Entries shown:
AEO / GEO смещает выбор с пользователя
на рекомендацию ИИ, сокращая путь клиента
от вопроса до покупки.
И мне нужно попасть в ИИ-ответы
--
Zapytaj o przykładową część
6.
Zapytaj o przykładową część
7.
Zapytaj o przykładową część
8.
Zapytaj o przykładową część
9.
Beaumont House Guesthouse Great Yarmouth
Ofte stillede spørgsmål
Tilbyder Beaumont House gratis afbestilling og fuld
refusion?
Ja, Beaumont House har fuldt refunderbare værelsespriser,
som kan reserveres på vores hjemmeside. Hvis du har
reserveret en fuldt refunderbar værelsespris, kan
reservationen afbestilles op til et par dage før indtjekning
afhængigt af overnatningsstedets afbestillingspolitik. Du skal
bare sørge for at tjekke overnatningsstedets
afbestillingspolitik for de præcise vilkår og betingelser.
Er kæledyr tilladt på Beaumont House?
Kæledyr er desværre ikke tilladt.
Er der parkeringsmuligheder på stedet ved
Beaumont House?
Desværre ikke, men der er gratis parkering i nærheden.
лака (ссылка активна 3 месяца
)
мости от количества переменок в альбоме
--
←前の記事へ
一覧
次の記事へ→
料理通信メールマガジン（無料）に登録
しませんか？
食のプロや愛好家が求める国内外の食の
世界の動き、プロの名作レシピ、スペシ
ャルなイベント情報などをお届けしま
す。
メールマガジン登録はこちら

What this task involves:
A word-for-word copy of the lines above from the one with "som kan reserveres" through the one with "мости от количества переменок в альбоме", inclusive, is the only output wanted.

Exercise response:
som kan reserveres på vores hjemmeside. Hvis du har
reserveret en fuldt refunderbar værelsespris, kan
reservationen afbestilles op til et par dage før indtjekning
afhængigt af overnatningsstedets afbestillingspolitik. Du skal
bare sørge for at tjekke overnatningsstedets
afbestillingspolitik for de præcise vilkår og betingelser.
Er kæledyr tilladt på Beaumont House?
Kæledyr er desværre ikke tilladt.
Er der parkeringsmuligheder på stedet ved
Beaumont House?
Desværre ikke, men der er gratis parkering i nærheden.
лака (ссылка активна 3 месяца
)
мости от количества переменок в альбоме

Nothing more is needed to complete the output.